Pâques est la deuxième période la plus importante pour la profession, après Noël. Vincent Dallet travaille avec une équipe de 18 personnes. Du personnel, aujourd'hui, en grande partie, au chômage partiel. Sa demande d'autorisation préalable a été validée par la Direccte mais le chef d'entreprise reste prudent : "le dossier a été accepté, mais après ? J'attends de voir les premiers euros arriver. Il y a tellement de cases à cocher. On commence à dire aux commerçants - qui avaient le droit d'ouvrir et qui ne l'ont pas fait - qu'ils n'allaient peut-être rien recevoir. Entre l'acceptation du dossier et la réalité, ça va faire deux. Ce sera au cas par cas, ce ne sera pas open-bar, contrairement à ce que laissait entendre le président Macron"
 

"Pour Pâques, on va écouler seulement 20% de notre production"

A Troyes, Pascal Caffet a préféré fermer ses magasins, dès les mesures de confinement. "Dès le départ, c'était assez flou, même si on est considéré comme un commerce de première nécessité, je voulais protéger mes salariés et les clients. Chez nous, le télétravail n'est pas possible. De toute façon, le 16 mars, toute la fabrication était finie", explique le chocolatier aubois.

Il possède 13 boutiques, en France, dont 9 dans le Grand-Est et emploie 80 salariés. Il y a une semaine, le chocolatier a décidé de rouvrir, pour préparer au mieux le week-end pascal. "Il n'y a qu'une personne par magasin, on respecte toutes les mesures de sécurité, on travaille avec des masques, de toute façon, dans mon métier, dans l'alimentaire, j'ai toujours travaillé avec un masque." 
 

Pour Pâques, 14.000 moulages ont été confectionnés. "On va écouler seulement 20% de notre production" se désole le Meilleur ouvrier de France. 

La majorité de ses salariés est au chômage partiel. "Pendant deux semaines, c'était assez flou.
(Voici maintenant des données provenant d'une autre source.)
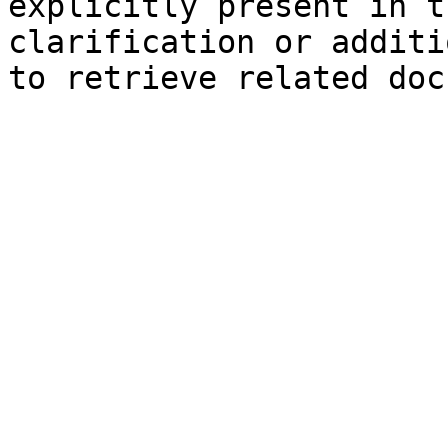
explicitly present in t
clarification or additi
On ne savait pas si on allait être pris en charge. J'ai fait une demande, on attend, mais j'ai bon espoir." De nature optimiste, Pascal Caffet ne cache plus son inquiétude "ça va faire mal, dans les mois à venir, on va devoir prendre de vraies décisions. Il y a des projets d'investissements qui ne se feront peut-être pas. Je ne sais pas ce qu'on va faire de notre stock." 

L'artisan ne sait pas encore s'il restera ouvert, après Pâques "si on fait 500 euros par jour de chiffre d'affaires, c'est toujours ça. On vit un truc hallucinant. On est tous dans le même bateau. On n'a pas le choix." La maison Caffet livre aussi. On peut passer commande sur son site internet.
 
 

Ouvrir ou ne pas ouvrir, en plein confinement ? Que faire quand on est chocolatier ? 
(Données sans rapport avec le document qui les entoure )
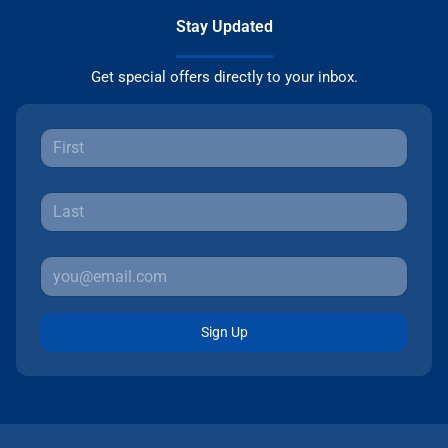
Stay Updated
Get special offers directly to your inbox.
Sign Up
A Reims, le maître chocolatier de La Petite Friande Hugues Jubin, a suivi les préconisations du gouvernement, les deux premières semaines. Il n'a pas ouvert. Même si les confiseurs étaient autorisés à maintenir leur activité, pour lui "ce n'était pas de la première nécessité, je ne me considérais pas comme un commerce indispensable, on ne maîtrisait pas l'épidémie, j'ai d'abord pensé à la santé de mon personnel et à celle de mes clients". 
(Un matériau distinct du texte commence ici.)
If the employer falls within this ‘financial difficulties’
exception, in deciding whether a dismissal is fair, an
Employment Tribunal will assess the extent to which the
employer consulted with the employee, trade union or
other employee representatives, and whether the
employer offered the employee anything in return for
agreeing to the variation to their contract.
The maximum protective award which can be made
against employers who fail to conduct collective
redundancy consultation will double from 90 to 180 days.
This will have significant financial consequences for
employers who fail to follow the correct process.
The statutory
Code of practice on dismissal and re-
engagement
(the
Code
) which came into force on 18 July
Face à la demande, Hugues Jubin a relancé sa production. Il a rouvert son magasin, vendredi dernier, avec des plages horaires réduites pour "rendre service aux clients fidèles, très attachés à Pâques". Fabrication, expédition, livraison, vente à emporter à la boutique (avec un minimum de personnes à l'intérieur), toutes les commandes ont pu être honorées. "C'est une organisation quasi-militaire. On produit au dernier moment. Le catalogue est restreint, il faut de la rigueur" souligne l'artisan.

Le chocolatier appréhende de voir le bilan "j'ose même pas regarder, ça va être terrible. On vit au jour le jour, on va voir les conséquences dans les prochains mois, les prochaines années".

Pour ce professionnel, Pâques représente 20 % de son chiffre d'affaires annuel. Une fois les fêtes passées, les chocolatiers tombent dans la période calme, la chaleur qui arrive n'est pas vraiment propice aux affaires."On va retravailler vers mi-septembre, mi-octobre." 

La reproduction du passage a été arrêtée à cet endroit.